Courting non-coethnics: Pivotal Minorities, Party Strategies, and Campaign Appeals in Africa's Highly Diverse States
Which political issues dominate election campaigns in Africa? What ethnic cleavages emerge as salient as elections become more competitive? How can we anticipate and bridge potential ethnic fault lines?
This book challenges the prevailing wisdom on election campaigns in Africa as overwhelmingly focused on rallying coethnics by showing that politicians increasingly appeal to non-coethnic voters, that they aim to persuade by formulating campaign messages likely to resonate, and that these messages can succeed in winning over supporters.
As elections become more competitive in Africa’s highly diverse states, parties need to reach out widely and focus on non-aligned, and thus potentially persuadable, voters. In result, a number of swing minorities become electorally-pivotal and command the lion’s share of the campaigns’ attention and resources. Identifying these groups’ salient issues and concerns and framing them in ways that favor candidates is in turn critical to the success of campaign appeals and ultimately the outcome of elections.
These dynamics are central to understanding how electoral majorities are assembled in Africa’s new democracies, what political cleavages emerge and sediment over time, and which ethnic divisions are bridged and which ones inflamed around elections.

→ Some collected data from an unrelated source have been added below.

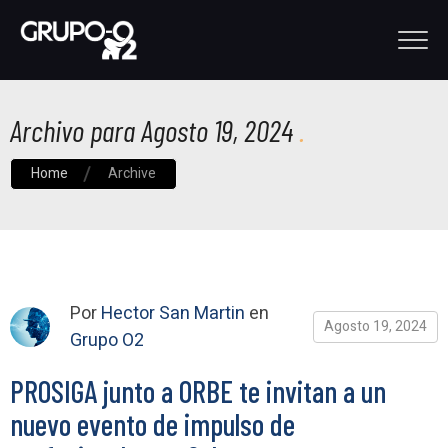
Archivo para Agosto 19, 2024
Home
Archive
Por
Hector San Martin
en
Agosto 19, 2024
Grupo O2
PROSIGA junto a ORBE te invitan a un
nuevo evento de impulso de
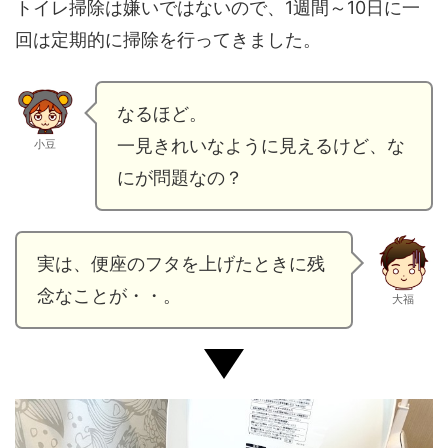
トイレ掃除は嫌いではないので、1週間～10日に一
回は定期的に掃除を行ってきました。
なるほど。
一見きれいなように見えるけど、な
小豆
にが問題なの？
実は、便座のフタを上げたときに残
念なことが・・。
大福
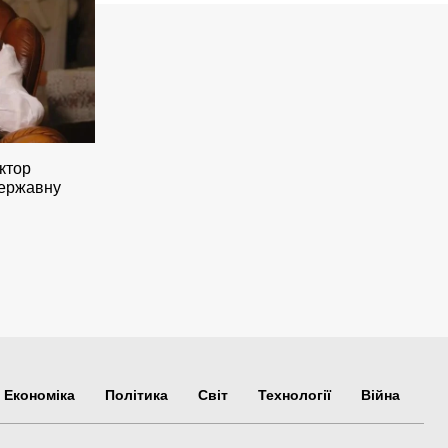
ктор
ержавну
Економіка
Політика
Світ
Технології
Війна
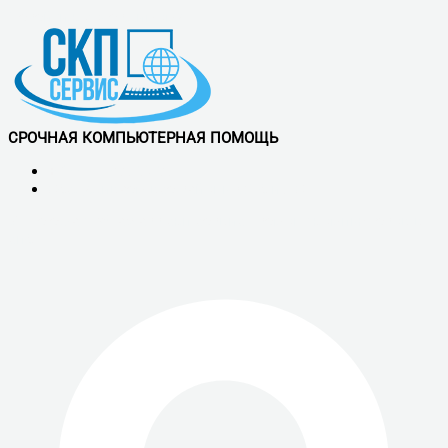
Перейти к содержимому
СРОЧНАЯ КОМПЬЮТЕРНАЯ ПОМОЩЬ
+7 (921) 900-56-50
Обслуживаем все районы СПб и ЛО
Vk
Telegram
Whatsapp
скп сервис - ремонт компьютеров в
спб.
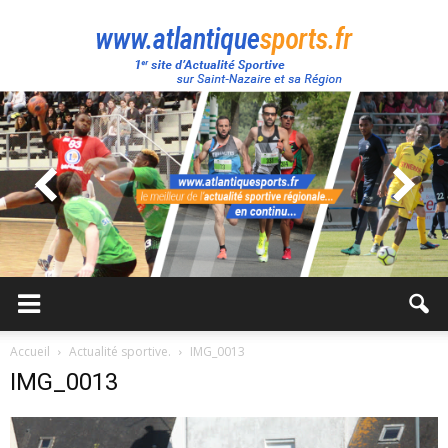
Atlantique
Sport
Accueil
Actualité sportive.
IMG_0013
IMG_0013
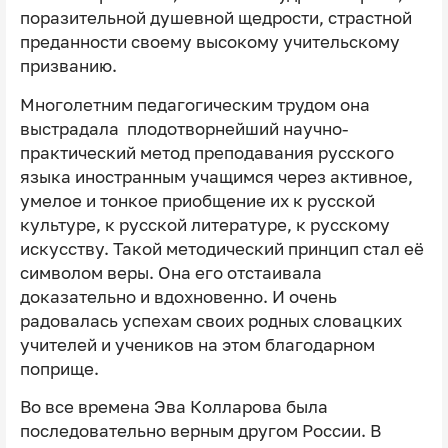
поразительной душевной щедрости, страстной
преданности своему высокому учительскому
призванию.
Многолетним педагогическим трудом она
выстрадала плодотворнейший научно-
практический метод преподавания русского
языка иностранным учащимся через активное,
умелое и тонкое приобщение их к русской
культуре, к русской литературе, к русскому
искусству. Такой методический принцип стал её
символом веры. Она его отстаивала
доказательно и вдохновенно. И очень
радовалась успехам своих родных словацких
учителей и учеников на этом благодарном
поприще.
Во все времена Эва Колларова была
последовательно верным другом России. В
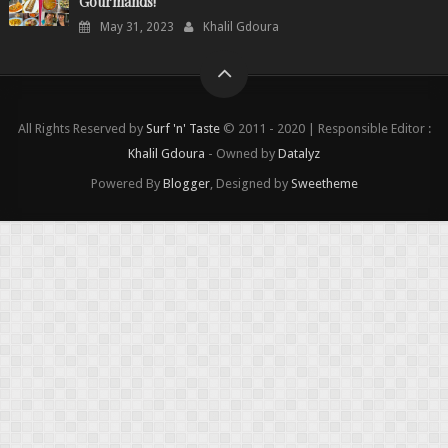
Gourmands!"
May 31, 2023
Khalil Gdoura
All Rights Reserved by
Surf 'n' Taste
© 2011 - 2020 | Responsible Editor :
Khalil Gdoura
- Owned by
Datalyz
Powered By
Blogger
, Designed by
Sweetheme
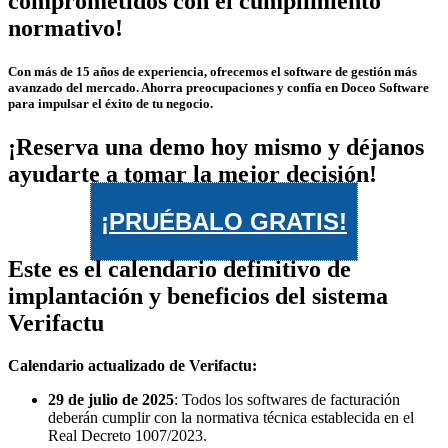
comprometidos con el cumplimiento
normativo!
Con más de 15 años de experiencia, ofrecemos el software de gestión más
avanzado del mercado. Ahorra preocupaciones y confía en Doceo Software
para impulsar el éxito de tu negocio.
¡Reserva una demo hoy mismo y déjanos
ayudarte a tomar la mejor decisión!
¡PRUÉBALO GRATIS!
Este es el calendario definitivo de
implantación y beneficios del sistema
Verifactu
Calendario actualizado de Verifactu:
29 de julio de 2025
: Todos los softwares de facturación
deberán cumplir con la normativa técnica establecida en el
Real Decreto 1007/2023.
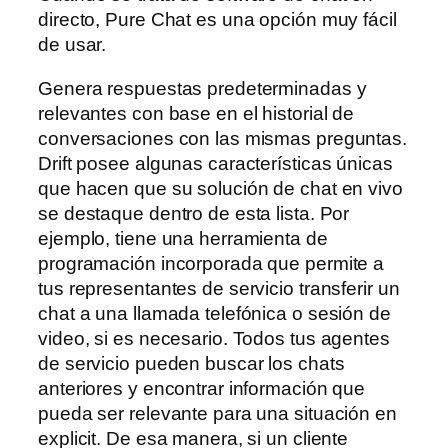
directo, Pure Chat es una opción muy fácil
de usar.
Genera respuestas predeterminadas y
relevantes con base en el historial de
conversaciones con las mismas preguntas.
Drift posee algunas características únicas
que hacen que su solución de chat en vivo
se destaque dentro de esta lista. Por
ejemplo, tiene una herramienta de
programación incorporada que permite a
tus representantes de servicio transferir un
chat a una llamada telefónica o sesión de
video, si es necesario. Todos tus agentes
de servicio pueden buscar los chats
anteriores y encontrar información que
pueda ser relevante para una situación en
explicit. De esa manera, si un cliente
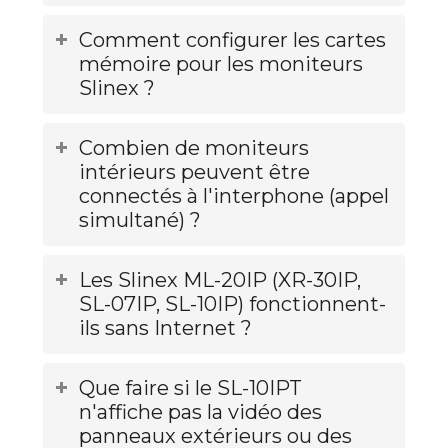
Comment configurer les cartes
mémoire pour les moniteurs
Slinex ?
Combien de moniteurs
intérieurs peuvent être
connectés à l'interphone (appel
simultané) ?
Les Slinex ML-20IP (XR-30IP,
SL-07IP, SL-10IP) fonctionnent-
ils sans Internet ?
Que faire si le SL-10IPT
n'affiche pas la vidéo des
panneaux extérieurs ou des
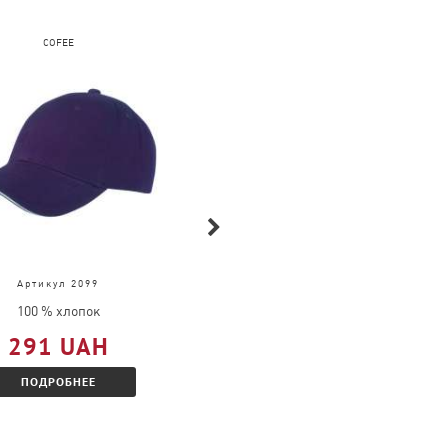
COFEE
FRUIT OF THE LOOM
Артикул 2099
Артикул 61-168-0
100 % хлопок
100 % хлопок
291 UAH
377 UAH
ПОДРОБНЕЕ
ПОДРОБНЕЕ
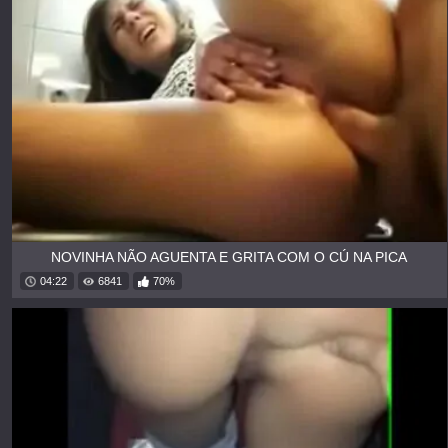
NOVINHA NÃO AGUENTA E GRITA COM O CÚ NA PICA
04:22
6841
70%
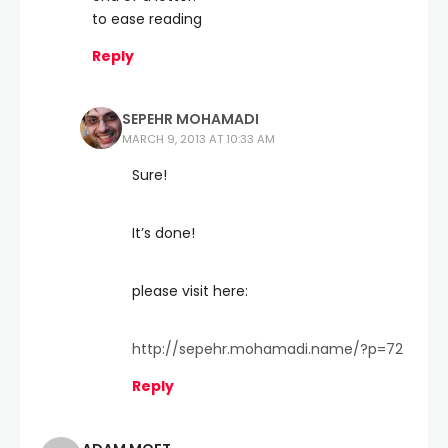
to ease reading
Reply
SEPEHR MOHAMADI
MARCH 9, 2013 AT 10:33 AM
Sure!
It’s done!
please visit here:
http://sepehr.mohamadi.name/?p=72
Reply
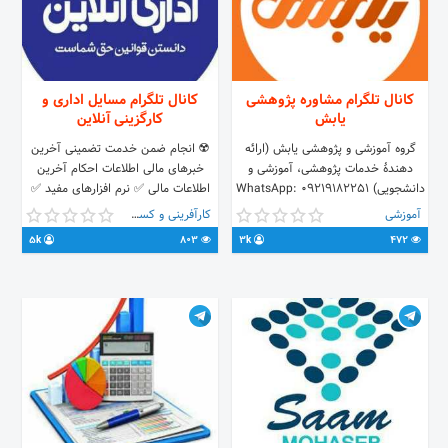
کانال تلگرام مشاوره پژوهشی
کانال تلگرام مسایل اداری و
یابش
کارگزینی آنلاین
گروه آموزشی و پژوهشی یابش (ارائه
☢️ انجام ضمن خدمت تضمینی آخرین
دهندۀ خدمات پژوهشی، آموزشی و
خبرهای مالی اطلاعات احکام آخرین
دانشجویی) WhatsApp: ۰۹۲۱۹۱۸۲۲۵۱
اطلاعات مالی ✅ نرم افزارهای مفید ✅
Telegram: @journaloffice
آیین نامه ومصوبات
آموزشی
کارآفرینی و کسب و کار
instagram: yabeshinstitute
5k
803
3k
472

The manuscript makes extensive use of primary material including (a) an original dataset of campaign appeals made by presidential contenders in a number of countries in Sub-Saharan Africa over the past decade; (b) over 100 interviews and focus group discussions with party strategists, campaign operatives, and voters carried out during fieldwork in Ghana and Kenya between 2014 and 2017, and (c) two survey experiments fielded in the run-up to the 2016 and 2017 presidential elections in Ghana and Kenya respectively.